[proofplan]
The proof is the direct method of the [calculus of variations](/page/Calculus%20of%20Variations) applied to the compact set of transport plans. First we use the finite-cost admissible plan and the lower bound on $c$ to see that the Kantorovich value is a real number, then choose a minimizing sequence. Fixed marginals make this sequence tight, so Prokhorov compactness gives a weakly convergent subsequence. We verify that the weak limit still has marginals $\mu$ and $\nu$, and then use the Portmanteau lower semicontinuity bound for the shifted nonnegative cost $c-m$ to prove that the limit plan attains the infimum.
[/proofplan]
[step:Choose a finite minimizing sequence in $\Pi(\mu,\nu)$]

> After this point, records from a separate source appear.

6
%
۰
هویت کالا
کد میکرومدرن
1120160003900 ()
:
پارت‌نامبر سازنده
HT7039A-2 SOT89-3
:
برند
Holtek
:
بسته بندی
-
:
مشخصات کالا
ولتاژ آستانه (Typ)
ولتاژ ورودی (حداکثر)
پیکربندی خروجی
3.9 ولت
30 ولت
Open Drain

Let $m \in \mathbb{R}$ be a lower bound for $c$, so $c(x,y) \geq m$ for every $(x,y) \in X \times Y$. Since every $\gamma \in \Pi(\mu,\nu)$ is a probability measure on $X \times Y$, we have
\begin{align*}
\int_{X \times Y} c(x,y)\,d\gamma(x,y) \geq m.
\end{align*}
The hypothesis gives $\bar{\gamma} \in \Pi(\mu,\nu)$ with finite cost, hence
\begin{align*}
m \leq \mathsf{K}_c(\mu,\nu) \leq \int_{X \times Y} c(x,y)\,d\bar{\gamma}(x,y) < \infty.
\end{align*}
Thus $\mathsf{K}_c(\mu,\nu) \in \mathbb{R}$. By the definition of the infimum, for each $n \in \mathbb{N}$ there exists $\gamma_n \in \Pi(\mu,\nu)$ such that
\begin{align*}
\int_{X \times Y} c(x,y)\,d\gamma_n(x,y) \leq \mathsf{K}_c(\mu,\nu) + \frac{1}{n}.
\end{align*}
The sequence $(\gamma_n)_{n \in \mathbb{N}}$ is a minimizing sequence.
[/step]
[step:Extract a weakly convergent subsequence from tightness of the fixed marginals]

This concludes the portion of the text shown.